Institutional investors' interest in emerging markets will continue in 2011 with assets likely to flow at a steady pace, if not a flood.
Recent figures from the Institute of International Finance (IIF) showed emerging markets capital flows soared 34% in 2010 to $910bn, up from $600bn in 2009. The IIF expects flows to continue upwards to $960bn in 2011 and to finally surpass the $1trn mark in 2012.
Asset managers are betting they’re right. If recent reports are any indication, this year we’ll see new investors accessing emerging markets in different ways.
Nick Lyster, European chief executive at Principal Global Investors, told GP this month he has seen more and more pension funds in emerging markets bypassing global equities in favour of emerging markets equities. (See here)
Meanwhile, Nomura Asset Management said it will launch an emerging markets small-cap strategy that adjusts GDP for purchasing power parity with an aim to invest in countries and companies that will generate more wealth than others. Goldman Sachs Asset Management launched its “Next 11” fund that also weights emerging countries based on GDP. (Visit www.globalpensions.com to read more)
Finally, a report by State Street Global Advisors on the investment activities of sovereign wealth funds show an increased interest in emerging market debt as yields on traditional asset classes have tumbled.

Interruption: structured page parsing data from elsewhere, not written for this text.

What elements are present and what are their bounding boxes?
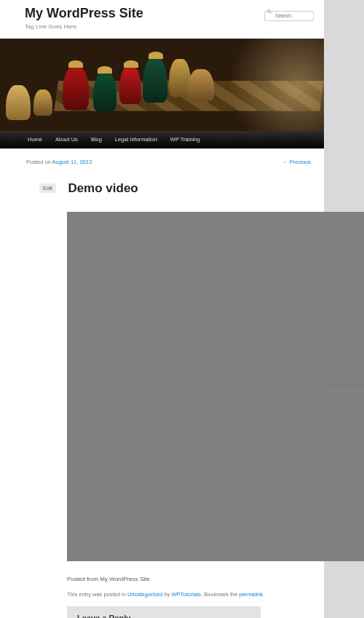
nav-item-training[interactable]: WP Training [165, 131, 206, 148]
meta-prefix: This entry was posted in [67, 591, 127, 598]
nav-previous-link[interactable]: ← Previous [282, 159, 311, 165]
posted-from-text: Posted from My WordPress Site [67, 576, 311, 582]
author-link[interactable]: WPTutorials [171, 591, 201, 598]
comment-form: Leave a Reply [67, 606, 261, 618]
svg-point-0 [267, 9, 270, 12]
nav-item-home[interactable]: Home [22, 131, 48, 148]
post-date-link[interactable]: August 11, 2013 [52, 159, 92, 165]
nav-item-legal[interactable]: Legal Information [109, 131, 163, 148]
search-box [264, 7, 314, 21]
meta-suffix: . [263, 591, 264, 598]
entry-footer-meta: This entry was posted in Uncategorized b… [67, 591, 311, 598]
watermark-text: MaximumPower [329, 389, 364, 394]
permalink-link[interactable]: permalink [240, 591, 264, 598]
posted-on-label: Posted on [26, 159, 52, 165]
edit-button[interactable]: Edit [39, 183, 56, 193]
nav-item-about[interactable]: About Us [50, 131, 84, 148]
entry-content: Edit Demo video Posted from My WordPress… [26, 181, 311, 618]
header-image[interactable] [0, 39, 324, 131]
post-date-meta: Posted on August 11, 2013 [26, 159, 92, 165]
category-link[interactable]: Uncategorized [127, 591, 162, 598]
search-icon [266, 9, 272, 15]
main-content: Posted on August 11, 2013 ← Previous Edi… [0, 148, 324, 618]
site-tagline: Tag Line Goes Here [25, 23, 312, 30]
svg-line-1 [270, 12, 272, 14]
reply-title: Leave a Reply [77, 614, 250, 618]
post-title: Demo video [68, 181, 138, 196]
meta-bookmark: . Bookmark the [201, 591, 240, 598]
meta-by: by [162, 591, 171, 598]
primary-nav: Home About Us Blog Legal Information WP … [0, 131, 324, 148]
site-header: My WordPress Site Tag Line Goes Here [0, 0, 324, 33]
video-embed-placeholder[interactable] [67, 212, 364, 561]
nav-item-blog[interactable]: Blog [85, 131, 108, 148]
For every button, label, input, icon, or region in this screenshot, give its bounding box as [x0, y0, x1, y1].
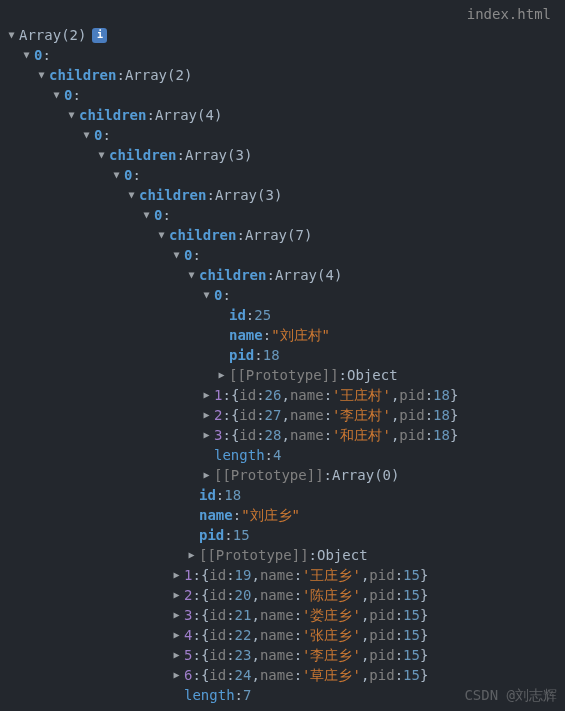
chevron-down-icon[interactable] — [96, 145, 107, 165]
tree-row: 0: — [6, 205, 561, 225]
tree-row: id: 25 — [6, 305, 561, 325]
tree-row: children: Array(4) — [6, 105, 561, 125]
sibling-row: 4: {id: 22, name: '张庄乡', pid: 15} — [6, 625, 561, 645]
chevron-down-icon[interactable] — [36, 65, 47, 85]
file-tab[interactable]: index.html — [467, 4, 551, 24]
tree-row: [[Prototype]]: Object — [6, 545, 561, 565]
sibling-row: 3: {id: 28, name: '和庄村', pid: 18} — [6, 425, 561, 445]
length-row: length: 4 — [6, 445, 561, 465]
chevron-right-icon[interactable] — [201, 425, 212, 445]
chevron-right-icon[interactable] — [171, 605, 182, 625]
tree-row: [[Prototype]]: Array(0) — [6, 465, 561, 485]
chevron-down-icon[interactable] — [21, 45, 32, 65]
chevron-right-icon[interactable] — [171, 625, 182, 645]
chevron-down-icon[interactable] — [66, 105, 77, 125]
console-tree: Array(2)i 0: children: Array(2) 0: child… — [0, 0, 565, 709]
sibling-row: 1: {id: 26, name: '王庄村', pid: 18} — [6, 385, 561, 405]
chevron-down-icon[interactable] — [156, 225, 167, 245]
tree-row: 0: — [6, 125, 561, 145]
watermark: CSDN @刘志辉 — [464, 685, 557, 705]
chevron-right-icon[interactable] — [201, 405, 212, 425]
sibling-row: 2: {id: 27, name: '李庄村', pid: 18} — [6, 405, 561, 425]
sibling-row: 3: {id: 21, name: '娄庄乡', pid: 15} — [6, 605, 561, 625]
tree-row: pid: 18 — [6, 345, 561, 365]
chevron-right-icon[interactable] — [171, 565, 182, 585]
chevron-right-icon[interactable] — [171, 665, 182, 685]
tree-row: id: 18 — [6, 485, 561, 505]
tree-row: name: "刘庄村" — [6, 325, 561, 345]
chevron-down-icon[interactable] — [111, 165, 122, 185]
chevron-right-icon[interactable] — [171, 585, 182, 605]
tree-row: 0: — [6, 285, 561, 305]
tree-row: name: "刘庄乡" — [6, 505, 561, 525]
sibling-row: 1: {id: 19, name: '王庄乡', pid: 15} — [6, 565, 561, 585]
tree-row: 0: — [6, 165, 561, 185]
chevron-right-icon[interactable] — [171, 645, 182, 665]
chevron-down-icon[interactable] — [186, 265, 197, 285]
tree-row: 0: — [6, 245, 561, 265]
chevron-right-icon[interactable] — [216, 365, 227, 385]
info-icon[interactable]: i — [92, 28, 107, 43]
tree-row: children: Array(3) — [6, 145, 561, 165]
chevron-down-icon[interactable] — [126, 185, 137, 205]
chevron-down-icon[interactable] — [141, 205, 152, 225]
chevron-right-icon[interactable] — [201, 465, 212, 485]
sibling-row: 2: {id: 20, name: '陈庄乡', pid: 15} — [6, 585, 561, 605]
tree-row: 0: — [6, 85, 561, 105]
tree-row: children: Array(2) — [6, 65, 561, 85]
tree-row: 0: — [6, 45, 561, 65]
tree-row: [[Prototype]]: Object — [6, 365, 561, 385]
chevron-down-icon[interactable] — [51, 85, 62, 105]
sibling-row: 6: {id: 24, name: '草庄乡', pid: 15} — [6, 665, 561, 685]
chevron-down-icon[interactable] — [201, 285, 212, 305]
tree-row: children: Array(4) — [6, 265, 561, 285]
sibling-row: 5: {id: 23, name: '李庄乡', pid: 15} — [6, 645, 561, 665]
tree-row: children: Array(3) — [6, 185, 561, 205]
chevron-down-icon[interactable] — [171, 245, 182, 265]
chevron-down-icon[interactable] — [81, 125, 92, 145]
array-root-row: Array(2)i — [6, 25, 561, 45]
chevron-right-icon[interactable] — [186, 545, 197, 565]
chevron-right-icon[interactable] — [201, 385, 212, 405]
tree-row: pid: 15 — [6, 525, 561, 545]
chevron-down-icon[interactable] — [6, 25, 17, 45]
tree-row: children: Array(7) — [6, 225, 561, 245]
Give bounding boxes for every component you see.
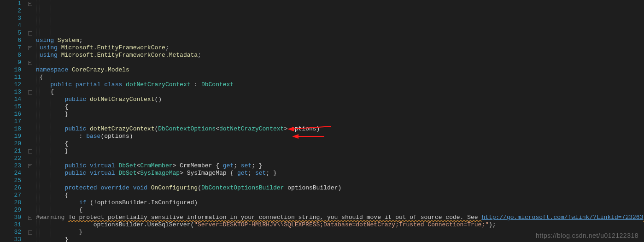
token-punc: [36, 52, 40, 59]
token-punc: }: [36, 111, 68, 118]
token-type: dotNetCrazyContext: [219, 125, 284, 132]
fold-toggle[interactable]: -: [26, 89, 34, 96]
code-line[interactable]: [36, 118, 644, 125]
token-punc: [86, 125, 90, 132]
line-number: 6: [0, 37, 26, 44]
token-id: System: [58, 37, 79, 44]
fold-minus-icon[interactable]: -: [28, 2, 32, 6]
token-type: DbSet: [118, 162, 136, 169]
code-line[interactable]: using Microsoft.EntityFrameworkCore;: [36, 44, 644, 52]
fold-minus-icon[interactable]: -: [28, 90, 32, 94]
line-number: 27: [0, 192, 26, 199]
fold-toggle: [26, 207, 34, 214]
fold-minus-icon[interactable]: -: [28, 46, 32, 50]
line-number: 25: [0, 177, 26, 184]
code-line[interactable]: public dotNetCrazyContext(DbContextOptio…: [36, 125, 644, 133]
token-id: dotNetCrazyContext: [90, 125, 154, 132]
fold-toggle[interactable]: -: [26, 44, 34, 52]
code-line[interactable]: }: [36, 236, 644, 242]
fold-minus-icon[interactable]: -: [28, 216, 32, 220]
fold-toggle[interactable]: -: [26, 162, 34, 170]
token-warn-txt: To protect potentially sensitive informa…: [68, 214, 481, 221]
line-number: 32: [0, 229, 26, 236]
token-kw: using: [36, 37, 54, 44]
fold-toggle: [26, 22, 34, 30]
code-line[interactable]: if (!optionsBuilder.IsConfigured): [36, 199, 644, 207]
code-line[interactable]: {: [36, 192, 644, 199]
token-punc: [36, 81, 50, 88]
token-punc: ;: [165, 44, 169, 51]
fold-toggle: [26, 155, 34, 162]
token-kw: base: [86, 133, 100, 140]
code-line[interactable]: [36, 59, 644, 66]
token-kw: public: [64, 170, 86, 177]
token-punc: }: [36, 148, 68, 154]
fold-toggle: [26, 111, 34, 118]
token-kw: partial: [76, 81, 101, 88]
fold-toggle: [26, 118, 34, 125]
code-area[interactable]: using System; using Microsoft.EntityFram…: [34, 0, 644, 242]
code-line[interactable]: }: [36, 148, 644, 155]
code-line[interactable]: : base(options): [36, 133, 644, 140]
fold-toggle: [26, 66, 34, 74]
token-kw: public: [64, 125, 86, 132]
code-line[interactable]: {: [36, 74, 644, 81]
line-number: 12: [0, 81, 26, 89]
code-line[interactable]: {: [36, 103, 644, 111]
code-line[interactable]: namespace CoreCrazy.Models: [36, 66, 644, 74]
token-punc: }: [36, 229, 82, 236]
token-punc: [86, 170, 90, 177]
code-line[interactable]: public virtual DbSet<SysImageMap> SysIma…: [36, 170, 644, 177]
line-number: 8: [0, 52, 26, 59]
code-line[interactable]: {: [36, 89, 644, 96]
token-punc: [36, 96, 64, 103]
code-line[interactable]: {: [36, 140, 644, 148]
fold-toggle[interactable]: -: [26, 0, 34, 7]
fold-toggle[interactable]: -: [26, 59, 34, 66]
code-line[interactable]: }: [36, 111, 644, 118]
fold-minus-icon[interactable]: -: [28, 164, 32, 168]
code-line[interactable]: using System;: [36, 37, 644, 44]
fold-column[interactable]: ---------: [26, 0, 34, 242]
token-type: DbContextOptions: [158, 125, 216, 132]
token-kw: get: [237, 170, 248, 177]
code-line[interactable]: public dotNetCrazyContext(): [36, 96, 644, 103]
token-punc: ;: [198, 52, 201, 59]
code-line[interactable]: [36, 155, 644, 162]
line-number: 22: [0, 155, 26, 162]
code-line[interactable]: }: [36, 229, 644, 236]
token-punc: (: [198, 184, 201, 191]
line-number: 2: [0, 7, 26, 15]
code-line[interactable]: #warning To protect potentially sensitiv…: [36, 214, 644, 221]
fold-minus-icon[interactable]: -: [28, 31, 32, 35]
code-line[interactable]: {: [36, 207, 644, 214]
code-line[interactable]: protected override void OnConfiguring(Db…: [36, 184, 644, 192]
code-line[interactable]: [36, 177, 644, 184]
token-punc: > CrmMember {: [173, 162, 223, 169]
fold-minus-icon[interactable]: -: [28, 230, 32, 235]
fold-toggle: [26, 133, 34, 140]
token-type: dotNetCrazyContext: [126, 81, 190, 88]
token-str: "Server=DESKTOP-HM1RHJV\\SQLEXPRESS;Data…: [194, 221, 489, 228]
code-editor[interactable]: 1234567891011121314151617181920212223242…: [0, 0, 644, 242]
token-punc: ;: [248, 170, 255, 177]
code-line[interactable]: optionsBuilder.UseSqlServer("Server=DESK…: [36, 221, 644, 229]
token-punc: (!optionsBuilder.IsConfigured): [86, 199, 198, 206]
fold-toggle[interactable]: -: [26, 30, 34, 37]
fold-toggle[interactable]: -: [26, 148, 34, 155]
fold-minus-icon[interactable]: -: [28, 149, 32, 153]
fold-toggle[interactable]: -: [26, 229, 34, 236]
code-line[interactable]: public partial class dotNetCrazyContext …: [36, 81, 644, 89]
fold-toggle: [26, 15, 34, 22]
fold-toggle[interactable]: -: [26, 214, 34, 221]
token-link: http://go.microsoft.com/fwlink/?LinkId=7…: [481, 214, 643, 221]
token-punc: }: [36, 236, 68, 242]
fold-minus-icon[interactable]: -: [28, 61, 32, 65]
token-punc: [36, 184, 64, 191]
code-line[interactable]: public virtual DbSet<CrmMember> CrmMembe…: [36, 162, 644, 170]
token-type: DbSet: [118, 170, 136, 177]
token-kw: set: [255, 170, 266, 177]
fold-toggle: [26, 52, 34, 59]
token-punc: optionsBuilder.UseSqlServer(: [36, 221, 194, 228]
code-line[interactable]: using Microsoft.EntityFrameworkCore.Meta…: [36, 52, 644, 59]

The interest has put pressure on policy makers to manage currency and inflation issues. The IIF noted they could cut interest rates, restrict capital flows, tighten fiscal policy to slow growth or allow their currencies to appreciate against more mature economies.
Each option has its risks. Cutting interest rates could lead to an extreme boom-bust cycle, while capital controls, for example, have rarely “addressed macro-prudential concerns and most have instead distorted capital allocations”, the IIF said.
It appears the success of emerging markets investors in 2011 will, to some extent, come down to policy decisions beyond their control.